(Document structure recognition data)

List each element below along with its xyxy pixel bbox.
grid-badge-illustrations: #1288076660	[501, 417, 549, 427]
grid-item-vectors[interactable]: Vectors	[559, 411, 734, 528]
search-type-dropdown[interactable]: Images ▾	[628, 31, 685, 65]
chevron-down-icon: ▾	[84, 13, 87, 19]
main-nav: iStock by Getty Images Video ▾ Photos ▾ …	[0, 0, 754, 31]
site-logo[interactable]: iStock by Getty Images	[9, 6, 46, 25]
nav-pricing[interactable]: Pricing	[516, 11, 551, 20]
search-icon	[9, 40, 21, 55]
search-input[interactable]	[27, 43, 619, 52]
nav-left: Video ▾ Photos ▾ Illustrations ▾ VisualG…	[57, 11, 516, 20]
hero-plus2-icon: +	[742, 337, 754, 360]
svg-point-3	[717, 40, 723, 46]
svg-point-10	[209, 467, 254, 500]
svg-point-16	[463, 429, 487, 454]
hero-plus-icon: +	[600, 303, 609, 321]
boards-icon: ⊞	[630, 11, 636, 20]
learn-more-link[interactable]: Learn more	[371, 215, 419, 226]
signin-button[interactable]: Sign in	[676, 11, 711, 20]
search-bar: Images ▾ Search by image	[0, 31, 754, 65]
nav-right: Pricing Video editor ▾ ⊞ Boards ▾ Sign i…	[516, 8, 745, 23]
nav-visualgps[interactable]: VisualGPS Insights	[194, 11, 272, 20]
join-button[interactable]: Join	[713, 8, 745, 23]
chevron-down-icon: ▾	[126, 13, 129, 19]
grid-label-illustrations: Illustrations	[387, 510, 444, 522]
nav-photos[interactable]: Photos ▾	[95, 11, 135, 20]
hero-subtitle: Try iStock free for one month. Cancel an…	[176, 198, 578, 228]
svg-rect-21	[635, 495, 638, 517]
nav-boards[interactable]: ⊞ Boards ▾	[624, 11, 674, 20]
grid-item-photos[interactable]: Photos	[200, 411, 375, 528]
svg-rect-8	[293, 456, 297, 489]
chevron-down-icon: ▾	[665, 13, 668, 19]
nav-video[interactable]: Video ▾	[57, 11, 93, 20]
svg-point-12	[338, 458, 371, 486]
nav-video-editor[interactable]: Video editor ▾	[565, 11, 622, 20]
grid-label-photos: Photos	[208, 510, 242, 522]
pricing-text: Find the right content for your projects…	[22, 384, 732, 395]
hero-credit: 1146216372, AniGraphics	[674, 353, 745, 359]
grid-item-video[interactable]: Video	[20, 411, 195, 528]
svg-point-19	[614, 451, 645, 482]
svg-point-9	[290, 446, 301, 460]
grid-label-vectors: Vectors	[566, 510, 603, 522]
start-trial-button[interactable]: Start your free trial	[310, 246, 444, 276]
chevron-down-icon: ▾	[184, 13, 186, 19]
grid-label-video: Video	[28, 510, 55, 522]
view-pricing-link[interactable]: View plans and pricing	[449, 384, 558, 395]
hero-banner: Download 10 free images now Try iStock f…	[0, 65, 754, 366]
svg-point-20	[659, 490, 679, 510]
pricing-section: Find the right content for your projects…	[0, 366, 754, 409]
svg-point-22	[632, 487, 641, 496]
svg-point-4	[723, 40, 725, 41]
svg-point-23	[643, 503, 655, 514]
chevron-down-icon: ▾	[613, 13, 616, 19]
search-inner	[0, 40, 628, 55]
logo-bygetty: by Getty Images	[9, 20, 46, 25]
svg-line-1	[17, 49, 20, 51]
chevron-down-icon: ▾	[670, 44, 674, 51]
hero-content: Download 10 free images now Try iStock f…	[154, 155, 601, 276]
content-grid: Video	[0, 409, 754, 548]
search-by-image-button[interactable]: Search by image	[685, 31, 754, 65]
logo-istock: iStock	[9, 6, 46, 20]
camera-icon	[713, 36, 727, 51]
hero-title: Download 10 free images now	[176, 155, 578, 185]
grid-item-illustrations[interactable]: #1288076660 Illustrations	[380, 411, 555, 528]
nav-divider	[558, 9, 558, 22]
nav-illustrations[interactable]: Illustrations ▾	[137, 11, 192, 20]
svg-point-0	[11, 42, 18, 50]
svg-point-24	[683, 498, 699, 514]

Goal of the exercise
Please give every entry again, precisely as it appears.

Result
List each element below along with its xyxy pixel bbox.
grid-badge-illustrations: #1288076660	[501, 417, 549, 427]
grid-item-vectors[interactable]: Vectors	[559, 411, 734, 528]
search-type-dropdown[interactable]: Images ▾	[628, 31, 685, 65]
chevron-down-icon: ▾	[84, 13, 87, 19]
main-nav: iStock by Getty Images Video ▾ Photos ▾ …	[0, 0, 754, 31]
site-logo[interactable]: iStock by Getty Images	[9, 6, 46, 25]
nav-pricing[interactable]: Pricing	[516, 11, 551, 20]
search-icon	[9, 40, 21, 55]
search-input[interactable]	[27, 43, 619, 52]
nav-left: Video ▾ Photos ▾ Illustrations ▾ VisualG…	[57, 11, 516, 20]
hero-plus2-icon: +	[742, 337, 754, 360]
svg-point-3	[717, 40, 723, 46]
svg-point-10	[209, 467, 254, 500]
svg-point-16	[463, 429, 487, 454]
hero-plus-icon: +	[600, 303, 609, 321]
boards-icon: ⊞	[630, 11, 636, 20]
learn-more-link[interactable]: Learn more	[371, 215, 419, 226]
signin-button[interactable]: Sign in	[676, 11, 711, 20]
search-bar: Images ▾ Search by image	[0, 31, 754, 65]
nav-right: Pricing Video editor ▾ ⊞ Boards ▾ Sign i…	[516, 8, 745, 23]
nav-visualgps[interactable]: VisualGPS Insights	[194, 11, 272, 20]
join-button[interactable]: Join	[713, 8, 745, 23]
chevron-down-icon: ▾	[126, 13, 129, 19]
grid-label-illustrations: Illustrations	[387, 510, 444, 522]
nav-photos[interactable]: Photos ▾	[95, 11, 135, 20]
hero-subtitle: Try iStock free for one month. Cancel an…	[176, 198, 578, 228]
svg-rect-21	[635, 495, 638, 517]
nav-boards[interactable]: ⊞ Boards ▾	[624, 11, 674, 20]
grid-item-photos[interactable]: Photos	[200, 411, 375, 528]
svg-rect-8	[293, 456, 297, 489]
chevron-down-icon: ▾	[665, 13, 668, 19]
nav-video[interactable]: Video ▾	[57, 11, 93, 20]
svg-point-12	[338, 458, 371, 486]
nav-video-editor[interactable]: Video editor ▾	[565, 11, 622, 20]
grid-label-photos: Photos	[208, 510, 242, 522]
pricing-text: Find the right content for your projects…	[22, 384, 732, 395]
hero-credit: 1146216372, AniGraphics	[674, 353, 745, 359]
grid-item-video[interactable]: Video	[20, 411, 195, 528]
svg-point-19	[614, 451, 645, 482]
svg-point-9	[290, 446, 301, 460]
grid-label-vectors: Vectors	[566, 510, 603, 522]
start-trial-button[interactable]: Start your free trial	[310, 246, 444, 276]
chevron-down-icon: ▾	[184, 13, 186, 19]
grid-label-video: Video	[28, 510, 55, 522]
view-pricing-link[interactable]: View plans and pricing	[449, 384, 558, 395]
hero-banner: Download 10 free images now Try iStock f…	[0, 65, 754, 366]
svg-point-20	[659, 490, 679, 510]
pricing-section: Find the right content for your projects…	[0, 366, 754, 409]
svg-point-22	[632, 487, 641, 496]
svg-point-4	[723, 40, 725, 41]
svg-point-23	[643, 503, 655, 514]
chevron-down-icon: ▾	[613, 13, 616, 19]
search-inner	[0, 40, 628, 55]
logo-bygetty: by Getty Images	[9, 20, 46, 25]
svg-line-1	[17, 49, 20, 51]
chevron-down-icon: ▾	[670, 44, 674, 51]
hero-content: Download 10 free images now Try iStock f…	[154, 155, 601, 276]
content-grid: Video	[0, 409, 754, 548]
search-by-image-button[interactable]: Search by image	[685, 31, 754, 65]
logo-istock: iStock	[9, 6, 46, 20]
camera-icon	[713, 36, 727, 51]
hero-title: Download 10 free images now	[176, 155, 578, 185]
grid-item-illustrations[interactable]: #1288076660 Illustrations	[380, 411, 555, 528]
nav-divider	[558, 9, 558, 22]
nav-illustrations[interactable]: Illustrations ▾	[137, 11, 192, 20]
svg-point-0	[11, 42, 18, 50]
svg-point-24	[683, 498, 699, 514]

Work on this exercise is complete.